Nei progetti appariva luminoso e leggero, nella realtà è scuro e massiccio: una trasformazione che merita risposte
Tra Via Magenta, Via Solferino e Corso Italia si avvia alle battute finali una delle trasformazioni urbane che più hanno diviso i fiorentini: al posto dell’ex Teatro Comunale, sta per concludersi il cantiere del nuovo complesso residenziale firmato Hines e Blue Noble — uno degli interventi più ambiziosi e visivamente impattanti degli ultimi anni, di cui LFCV si è già occupata in un approfondito FOCUS di Nadia Fondelli del 3 Aprile.
Nei rendering iniziali diffusi dallo studio Vittorio Grassi Architects, il progetto presentava un impianto architettonico moderno ma elegante e rispettoso, con un corpo sottile di 7 piani su Corso Italia dominato da tamponamenti in metallo dai toni dorati e caldi, apparentemente studiato per stemperarsi nella luce naturale e mantenere una continuità visiva con il contesto storico.
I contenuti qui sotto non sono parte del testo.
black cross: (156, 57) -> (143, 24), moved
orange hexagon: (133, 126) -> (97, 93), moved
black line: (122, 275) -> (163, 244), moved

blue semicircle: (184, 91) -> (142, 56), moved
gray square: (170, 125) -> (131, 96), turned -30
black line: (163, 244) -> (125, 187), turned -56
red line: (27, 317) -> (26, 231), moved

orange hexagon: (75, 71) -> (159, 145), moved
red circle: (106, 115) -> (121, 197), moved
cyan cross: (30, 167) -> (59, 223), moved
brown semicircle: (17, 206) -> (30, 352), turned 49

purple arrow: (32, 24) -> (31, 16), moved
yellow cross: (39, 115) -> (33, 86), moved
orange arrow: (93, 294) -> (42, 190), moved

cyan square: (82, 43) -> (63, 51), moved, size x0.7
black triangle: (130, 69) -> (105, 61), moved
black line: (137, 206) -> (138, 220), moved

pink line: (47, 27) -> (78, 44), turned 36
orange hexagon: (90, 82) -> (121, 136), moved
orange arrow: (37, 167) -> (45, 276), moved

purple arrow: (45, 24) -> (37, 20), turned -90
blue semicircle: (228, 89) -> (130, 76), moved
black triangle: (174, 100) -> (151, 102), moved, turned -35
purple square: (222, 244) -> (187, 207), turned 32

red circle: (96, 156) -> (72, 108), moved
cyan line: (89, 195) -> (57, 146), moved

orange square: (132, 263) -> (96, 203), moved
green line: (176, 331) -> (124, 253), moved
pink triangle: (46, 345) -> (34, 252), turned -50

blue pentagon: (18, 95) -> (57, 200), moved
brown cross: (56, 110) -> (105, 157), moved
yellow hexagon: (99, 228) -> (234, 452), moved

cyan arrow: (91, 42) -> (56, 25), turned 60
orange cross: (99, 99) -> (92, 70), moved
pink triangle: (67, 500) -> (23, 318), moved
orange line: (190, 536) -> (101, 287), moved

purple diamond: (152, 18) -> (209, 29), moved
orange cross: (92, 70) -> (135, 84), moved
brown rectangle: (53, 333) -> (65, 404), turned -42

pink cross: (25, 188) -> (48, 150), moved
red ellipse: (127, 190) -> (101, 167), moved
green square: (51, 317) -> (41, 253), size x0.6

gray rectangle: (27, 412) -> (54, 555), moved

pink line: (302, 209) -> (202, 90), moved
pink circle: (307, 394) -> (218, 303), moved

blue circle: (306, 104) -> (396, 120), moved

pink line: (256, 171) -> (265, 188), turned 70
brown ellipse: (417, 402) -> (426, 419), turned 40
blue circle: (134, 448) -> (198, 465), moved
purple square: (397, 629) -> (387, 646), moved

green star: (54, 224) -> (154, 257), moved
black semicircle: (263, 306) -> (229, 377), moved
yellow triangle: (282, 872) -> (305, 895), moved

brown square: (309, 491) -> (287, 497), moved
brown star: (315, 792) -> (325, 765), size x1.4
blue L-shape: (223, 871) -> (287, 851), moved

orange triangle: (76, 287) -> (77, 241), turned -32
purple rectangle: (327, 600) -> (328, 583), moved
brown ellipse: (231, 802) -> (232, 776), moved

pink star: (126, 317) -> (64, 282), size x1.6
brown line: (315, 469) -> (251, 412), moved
Scelta coerente anche con l’intervento sul corpo di fabbrica dell’ex Teatro stesso, la cui parte alta ha una facciata continua realizzata in vetro riflettente, trasformando l’edificio quasi in uno specchio del cielo.
Oggi, a lavori in fase avanzata, ciò che svetta sul corpo di fabbrica attiguo alla facciata del Teatro è invece un volume opaco e scuro: un corpo edilizio che non solo tradisce le aspettative generate dai materiali divulgati in fase progettuale, ma che, per impatto visivo e cromatico, risulta ancora più estraneo al linguaggio urbano circostante.
La discrepanza tra quanto promesso graficamente nei rendering e quanto effettivamente realizzato apre interrogativi precisi su chi abbia approvato — o omesso di vigilare — su questa trasformazione. È compito dello studio di progettazione proporre soluzioni formali e materiche, ma è responsabilità delle autorità competenti, in primis la Soprintendenza Archeologia, Belle Arti e Paesaggio per Firenze, verificare che ogni variante in corso d’opera, soprattutto in una zona vincolata, sia coerente con l’impianto approvato e rispetti l’equilibrio del paesaggio urbano.
A tal proposito, sarebbe necessario chiarire se vi sia stata una variante formale depositata e approvata che giustifichi il passaggio dal tamponamento dorato — che nei rendering conferiva al corpo edilizio un carattere quasi evanescente — a un rivestimento scuro che oggi appare monolitico e dominante. L’altezza dell’edificio, già oggetto di critiche, viene amplificata visivamente proprio dal colore scelto, che ne sottolinea la presenza anziché attenuarla, in aperto contrasto con il linguaggio comunicativo utilizzato nella fase di presentazione pubblica del progetto.
In assenza di chiarimenti ufficiali da parte dei progettisti, dei responsabili della direzione lavori o degli enti preposti alla tutela, resta l’amaro sospetto che il progetto costruito si sia allontanato in modo non marginale da quello approvato. Se così fosse, non si tratterebbe soltanto di una questione di gusto o percezione, ma di una responsabilità di natura amministrativa e paesaggistica, che meriterebbe attenzione da parte delle istituzioni, delle associazioni di tutela e della cittadinanza.
A Firenze, città patrimonio dell’umanità, ogni modifica al profilo urbano comporta un dovere di trasparenza, rigore e coerenza. Quando il costruito disattende il progetto condiviso, è doveroso chiedere conto a chi ha il compito — e il potere — di vigilare.